El presidente de la Ciudad, Juan Vivas, ha vuelto a hablar claro sobre la realidad que vive Ceuta en cuanto a la presión migratoria protagonizada por los menores. Ceuta, como territorio con reducidas dimensiones y recursos, no puede soportar la acogida de casi 600 niños que se da en la actualidad.

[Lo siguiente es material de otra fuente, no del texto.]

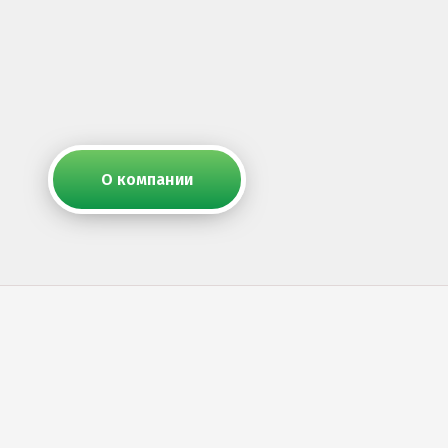
О компании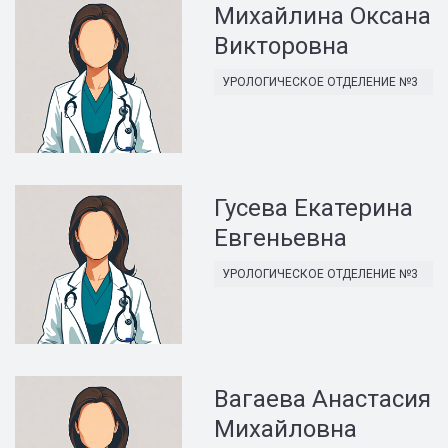
Михайлина Оксана
Викторовна
УРОЛОГИЧЕСКОЕ ОТДЕЛЕНИЕ №3
Гусева Екатерина
Евгеньевна
УРОЛОГИЧЕСКОЕ ОТДЕЛЕНИЕ №3
Вагаева Анастасия
Михайловна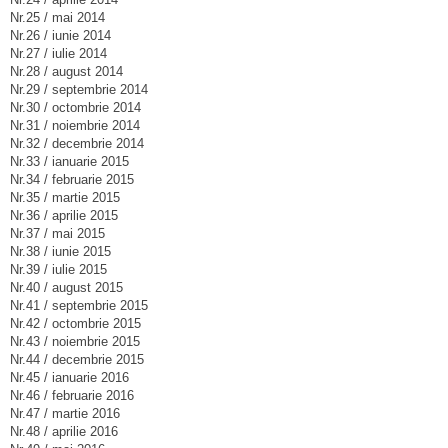
Nr.25 / mai 2014
Nr.26 / iunie 2014
Nr.27 / iulie 2014
Nr.28 / august 2014
Nr.29 / septembrie 2014
Nr.30 / octombrie 2014
Nr.31 / noiembrie 2014
Nr.32 / decembrie 2014
Nr.33 / ianuarie 2015
Nr.34 / februarie 2015
Nr.35 / martie 2015
Nr.36 / aprilie 2015
Nr.37 / mai 2015
Nr.38 / iunie 2015
Nr.39 / iulie 2015
Nr.40 / august 2015
Nr.41 / septembrie 2015
Nr.42 / octombrie 2015
Nr.43 / noiembrie 2015
Nr.44 / decembrie 2015
Nr.45 / ianuarie 2016
Nr.46 / februarie 2016
Nr.47 / martie 2016
Nr.48 / aprilie 2016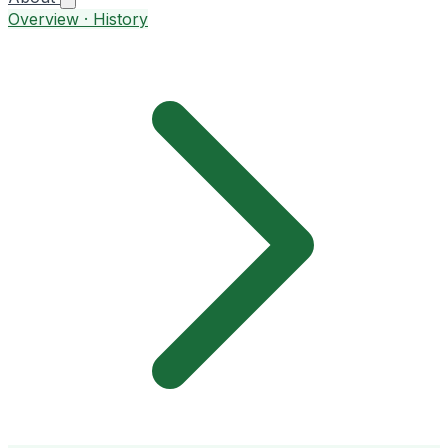
Overview · History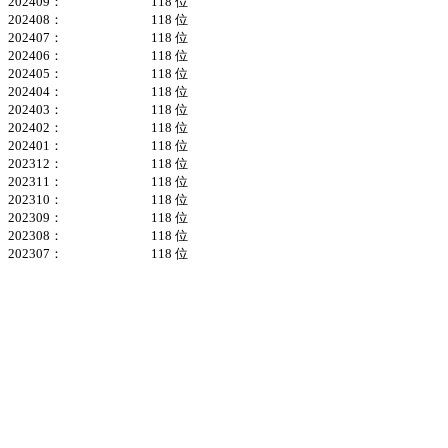
202409：
118 位
202408：
118 位
202407：
118 位
202406：
118 位
202405：
118 位
202404：
118 位
202403：
118 位
202402：
118 位
202401：
118 位
202312：
118 位
202311：
118 位
202310：
118 位
202309：
118 位
202308：
118 位
202307：
118 位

Como institución, con un presidente al frente que se debe a los intereses de todos los ceutíes y no del partido que lo sustenta, ha sido clara a la hora de defender, siempre, la postura de los necesarios traslados a la Península. Y lo ha hecho, aunque el criterio del Partido Popular sea distinto.
“Nos ha caracterizado no confundir nunca la institución con el partido”. Frase del presidente Vivas y frase clave que resume el modo en el que la Ciudad está gestionando lo que es una auténtica crisis migratoria que debería remover a Europa al ser la responsable de lo que sucede en su frontera sur.
El propio Vivas reconoce el sentir contrario que puedan tener ciertas autonomías a asumir el reparto de menores, pero también deja claro que si todo se hace de manera consensuada será mejor.
“Mi intención es hacer todo lo posible para que esa colaboración funcione”, ha concretado.
Se está ante uno de los retos más ambiciosos que hay, ante una de las misiones claras de un Gobierno de España que ha trabajado, y mucho, en reordenar la política migratoria caótica en materia de menores, buscando que se apliquen criterios tan básicos como los de la solidaridad.
Ceuta ha abordado este asunto de la forma más profesional y responsable posible, olvidando posturas partidistas que, en muchas ocasiones, representan el personalismo de alcaldes que no entienden cuál es su misión. Eso afortunadamente no ha ocurrido en Ceuta, una ciudad que afronta el reto de asumir la migración que le corresponde, ajustándose a las capacidades que tiene.